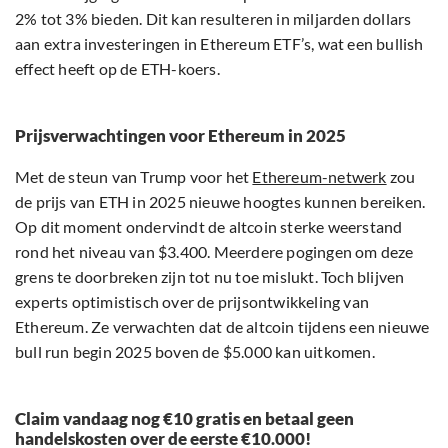
2% tot 3% bieden. Dit kan resulteren in miljarden dollars
aan extra investeringen in Ethereum ETF’s, wat een bullish
effect heeft op de ETH-koers.
Prijsverwachtingen voor Ethereum in 2025
Met de steun van Trump voor het
Ethereum-netwerk
zou
de prijs van ETH in 2025 nieuwe hoogtes kunnen bereiken.
Op dit moment ondervindt de altcoin sterke weerstand
rond het niveau van $3.400. Meerdere pogingen om deze
grens te doorbreken zijn tot nu toe mislukt. Toch blijven
experts optimistisch over de prijsontwikkeling van
Ethereum. Ze verwachten dat de altcoin tijdens een nieuwe
bull run begin 2025 boven de $5.000 kan uitkomen.
Claim vandaag nog €10 gratis en betaal geen
handelskosten over de eerste €10.000!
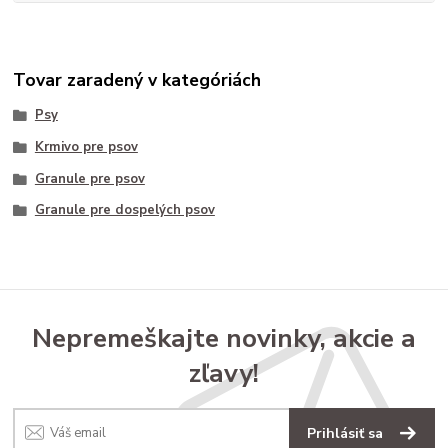
Tovar zaradený v kategóriách
Psy
Krmivo pre psov
Granule pre psov
Granule pre dospelých psov
Nepremeškajte novinky, akcie a
zľavy!
Prihlásiť sa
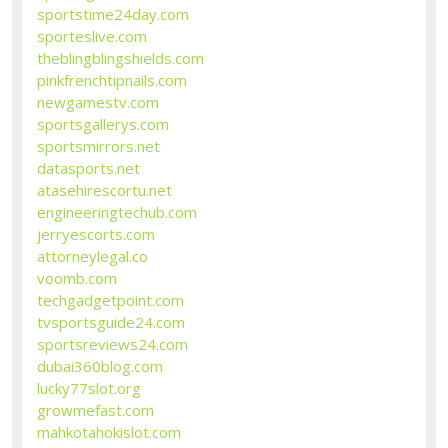
sportstime24day.com
sporteslive.com
theblingblingshields.com
pinkfrenchtipnails.com
newgamestv.com
sportsgallerys.com
sportsmirrors.net
datasports.net
atasehirescortu.net
engineeringtechub.com
jerryescorts.com
attorneylegal.co
voomb.com
techgadgetpoint.com
tvsportsguide24.com
sportsreviews24.com
dubai360blog.com
lucky77slot.org
growmefast.com
mahkotahokislot.com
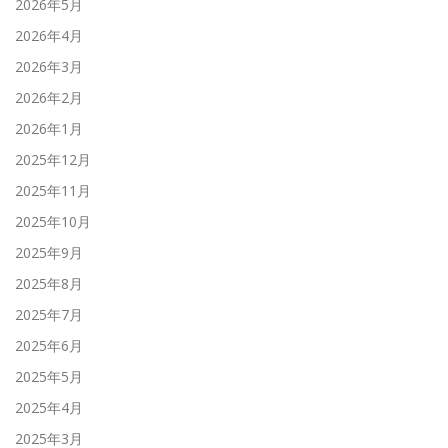
2026年5月
2026年4月
2026年3月
2026年2月
2026年1月
2025年12月
2025年11月
2025年10月
2025年9月
2025年8月
2025年7月
2025年6月
2025年5月
2025年4月
2025年3月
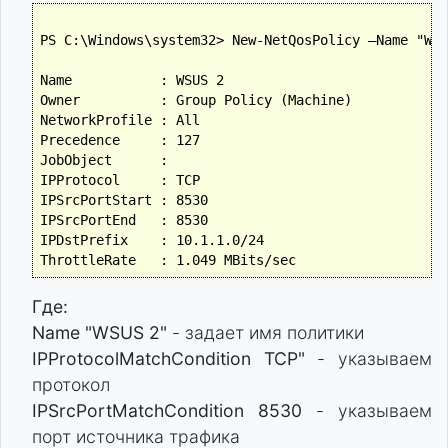
PS C:\Windows\system32> New-NetQosPolicy –Name "WSU
Name           : WSUS 2

Owner          : Group Policy (Machine)

NetworkProfile : All

Precedence     : 127

JobObject      :

IPProtocol     : TCP

IPSrcPortStart : 8530

IPSrcPortEnd   : 8530

IPDstPrefix    : 10.1.1.0/24

Где:
Name "WSUS 2"
- задает имя политики
IPProtocolMatchCondition TCP"
- указываем
протокол
IPSrcPortMatchCondition 8530
- указываем
порт источника трафика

▬▬▬

[WHAT TO PRODUCE] What is needed is an exact copy of the entries above, with no images in it.

[EXERCISE RESPONSE]
2% tot 3% bieden. Dit kan resulteren in miljarden dollars
aan extra investeringen in Ethereum ETF’s, wat een bullish
effect heeft op de ETH-koers.
Prijsverwachtingen voor Ethereum in 2025
Met de steun van Trump voor het
Ethereum-netwerk
zou
de prijs van ETH in 2025 nieuwe hoogtes kunnen bereiken.
Op dit moment ondervindt de altcoin sterke weerstand
rond het niveau van $3.400. Meerdere pogingen om deze
grens te doorbreken zijn tot nu toe mislukt. Toch blijven
experts optimistisch over de prijsontwikkeling van
Ethereum. Ze verwachten dat de altcoin tijdens een nieuwe
bull run begin 2025 boven de $5.000 kan uitkomen.
Claim vandaag nog €10 gratis en betaal geen
handelskosten over de eerste €10.000!
Tovar zaradený v kategóriách
Psy
Krmivo pre psov
Granule pre psov
Granule pre dospelých psov
Nepremeškajte novinky, akcie a
zľavy!
Prihlásiť sa
sportstime24day.com
sporteslive.com
theblingblingshields.com
pinkfrenchtipnails.com
newgamestv.com
sportsgallerys.com
sportsmirrors.net
datasports.net
atasehirescortu.net
engineeringtechub.com
jerryescorts.com
attorneylegal.co
voomb.com
techgadgetpoint.com
tvsportsguide24.com
sportsreviews24.com
dubai360blog.com
lucky77slot.org
growmefast.com
mahkotahokislot.com
2026年5月
2026年4月
2026年3月
2026年2月
2026年1月
2025年12月
2025年11月
2025年10月
2025年9月
2025年8月
2025年7月
2025年6月
2025年5月
2025年4月
2025年3月
PS C:\Windows\system32> New-NetQosPolicy –Name "WSU
Name           : WSUS 2

Owner          : Group Policy (Machine)

NetworkProfile : All

Precedence     : 127

JobObject      :

IPProtocol     : TCP

IPSrcPortStart : 8530

IPSrcPortEnd   : 8530

IPDstPrefix    : 10.1.1.0/24

Где:
Name "WSUS 2"
- задает имя политики
IPProtocolMatchCondition TCP"
- указываем
протокол
IPSrcPortMatchCondition 8530
- указываем
порт источника трафика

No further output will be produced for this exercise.